一日お広前の掃除を為しつつありし小生が後ろより突然(藤守)先生は一喝を下された。「木村、箒は立てて掃けっ、箒もいたまず畳もいたまぬぞ」とこの數言はたしかに意味の深きみ教えであった。箒一つ持つにしても押し付けて掃くと掃けるがその埃をとるための掃除としては、箒を上げて立てて掃けば塵も綺麗にとれ進退運動も敏捷にして箒も損せず畳もすれずいたまず実に一事は以て万事にわたる心くばりの信心が籠って居ることを今もなお胸中に思い出すことである。

藤蔭 大正六年四月八日 第十一巻 第三號 「恩師を偲ぶ 木村久吉」

お広前で箒掃きをしていた久吉先生、藤守先生から「箒は立てて掃けっ!そうすれば箒も畳も傷まないぞ」と怒られます。

一見すれば、掃除の仕方に対する注意であるけれど、久吉にとっては、これが大切な信心の教えであった、ということなのですね😭

箒をはくということだけでも、その目的に沿って箒も畳もどちらもが最大限に生かされる在り方を考える。

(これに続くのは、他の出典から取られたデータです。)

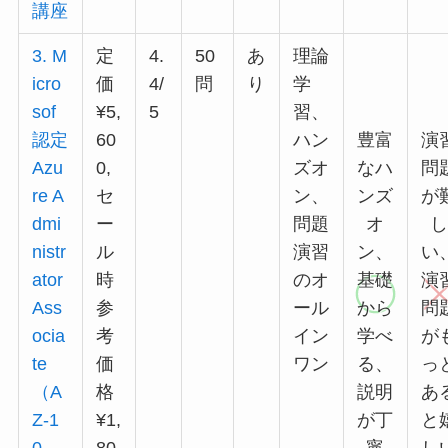
講座
3. M
定
4.
50
あ
理論
icro
価
4/
問
り
学
sof
¥5,
5
習、
認定
60
ハン
豊富
演
Azu
0,
ズオ
なハ
問
re A
セ
ン、
ンズ
が
dmi
ー
問題
オ
nistr
ル
演習
ン、
い
ator
時
のオ
基礎
演
Ass
参
ール
から
問
ocia
考
イン
学べ
が
te
価
ワン
る、
っ
（A
格
説明
あ
Z-1
¥1,
が丁
と
0
80
寧
し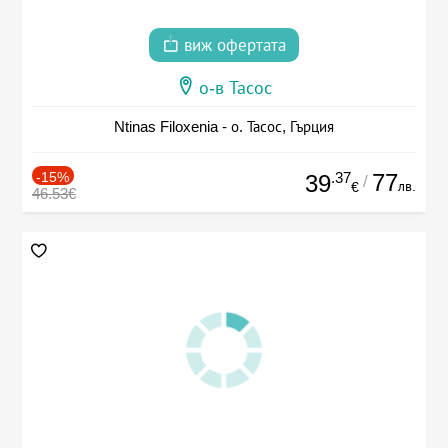
виж офертата
о-в Тасос
Ntinas Filoxenia - о. Тасос, Гърция
-15%
.37
77
39
/
лв.
€
46.53€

この、すべてを生かす心配りというのが、私の信心に大きな影響を与えてくれました。

そして、久吉先生はこれらの出来事をこのようにまとめています🔽

古来賢達の英士は心は小に、志は大なるべしと実に一教に於いて先生が高徳の將星と景仰さるるは其の大なる現れの名声に憧憬するばかりにあらずしてその平常の小事に於いて斯くのごとし心胆を研練し、かくの如し志念を精覈せらるることに深く感激を与えられたり。其の盆栽の植物、鳥籠の小鳥は平凡なる玩弄物にはあらざりし皆な天地人生の微妙なる機管を彗察さるるの材料たりしなり。

藤蔭 大正六年四月八日 第十一巻 第三號 「恩師を偲ぶ 木村久吉」

日常の小さなことも、心を磨く鍛錬とすることが出来る。

盆栽や鳥の世話でさえも、微細な天地の在り方を教えてくれる信心の稽古となるのだ、と教えてくれています。

修行時代、私はこの文章に力をもらい、「信心の修行となるかどうかは、私の心次第。物事への心配りがどれだけできるかなのだ」と心を改め、一念発起させていただくことが出来ました。

昨日の日記に書いていた、「表行よりは心行をせよ」に通じるものがありますね😄

修行時代にこの文章に出会えたのは、久吉先生が(もしかしたら藤守先生が?)私に修行とは、こういうものだぞ、と背中を押してくださったように感じ、思い出すだけでも有難い、嬉しい気持ちにならせていただいています🙏✨

嬉しくて、内容をノートに書き写し。